- **Goal of the exercise**
Repeat precisely the span of lines below that opens with the line containing "กดภูมิคุ้มกันต้านทานโรค" and closes with the line containing "SUPER LEAGUE", both included.

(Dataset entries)
= = = = =
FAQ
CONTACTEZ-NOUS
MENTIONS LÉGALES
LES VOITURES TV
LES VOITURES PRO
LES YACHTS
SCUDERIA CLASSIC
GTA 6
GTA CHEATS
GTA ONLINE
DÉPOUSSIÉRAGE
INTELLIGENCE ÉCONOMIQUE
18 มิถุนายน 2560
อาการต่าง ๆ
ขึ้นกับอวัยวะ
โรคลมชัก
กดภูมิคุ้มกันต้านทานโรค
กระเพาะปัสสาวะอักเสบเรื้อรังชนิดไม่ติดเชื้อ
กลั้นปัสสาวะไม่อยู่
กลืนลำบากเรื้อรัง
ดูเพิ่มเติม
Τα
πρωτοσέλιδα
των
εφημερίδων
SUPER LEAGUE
= = = = =
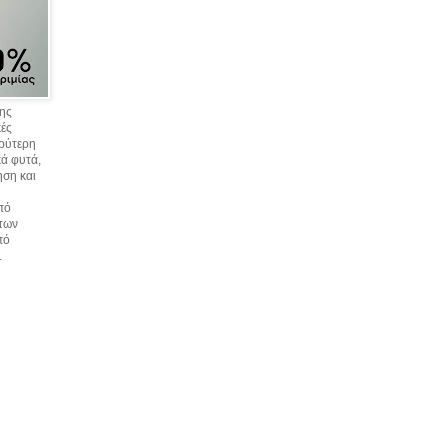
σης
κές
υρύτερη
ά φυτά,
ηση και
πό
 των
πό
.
= = = = =
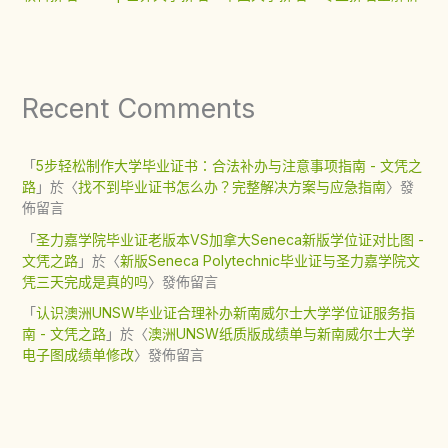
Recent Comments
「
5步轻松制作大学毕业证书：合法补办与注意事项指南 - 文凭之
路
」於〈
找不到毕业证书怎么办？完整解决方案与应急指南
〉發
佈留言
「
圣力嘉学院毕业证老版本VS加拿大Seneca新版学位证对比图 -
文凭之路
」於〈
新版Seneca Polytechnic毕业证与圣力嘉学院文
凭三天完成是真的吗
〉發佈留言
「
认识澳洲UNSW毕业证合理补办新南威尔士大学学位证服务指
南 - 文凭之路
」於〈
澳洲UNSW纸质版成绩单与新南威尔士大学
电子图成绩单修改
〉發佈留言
= = = = =
- **Exercise output**
กดภูมิคุ้มกันต้านทานโรค
กระเพาะปัสสาวะอักเสบเรื้อรังชนิดไม่ติดเชื้อ
กลั้นปัสสาวะไม่อยู่
กลืนลำบากเรื้อรัง
ดูเพิ่มเติม
Τα
πρωτοσέλιδα
των
εφημερίδων
SUPER LEAGUE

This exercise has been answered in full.